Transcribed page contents

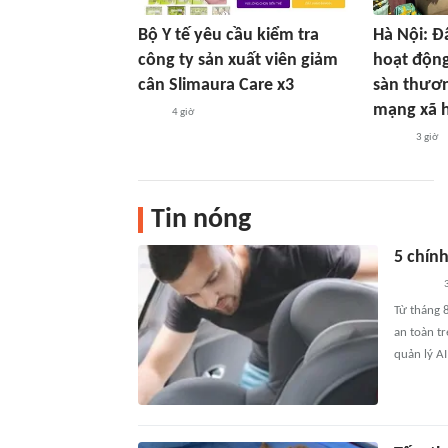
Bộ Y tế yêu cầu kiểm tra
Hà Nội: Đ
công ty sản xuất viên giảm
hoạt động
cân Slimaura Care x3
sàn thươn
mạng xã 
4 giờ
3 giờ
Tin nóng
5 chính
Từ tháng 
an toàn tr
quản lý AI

--

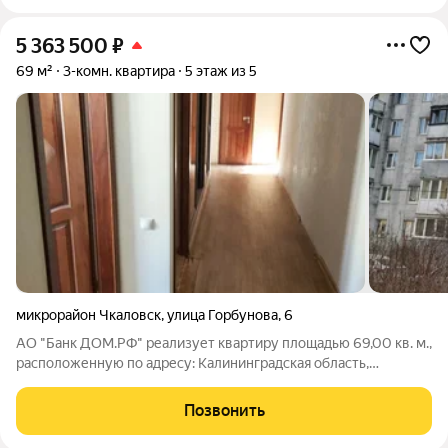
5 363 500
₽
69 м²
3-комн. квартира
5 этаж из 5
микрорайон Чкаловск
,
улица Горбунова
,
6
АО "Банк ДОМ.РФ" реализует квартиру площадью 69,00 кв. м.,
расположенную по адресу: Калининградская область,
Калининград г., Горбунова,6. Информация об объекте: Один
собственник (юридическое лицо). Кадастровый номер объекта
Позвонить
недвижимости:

### Try it
Return a word-for-word copy of the lines above from the one holding "5 этаж из 5" through the one holding "собственник (юридическое лицо).", with both of them included and nothing besides.

### Exercise response
5 этаж из 5
микрорайон Чкаловск
,
улица Горбунова
,
6
АО "Банк ДОМ.РФ" реализует квартиру площадью 69,00 кв. м.,
расположенную по адресу: Калининградская область,
Калининград г., Горбунова,6. Информация об объекте: Один
собственник (юридическое лицо). Кадастровый номер объекта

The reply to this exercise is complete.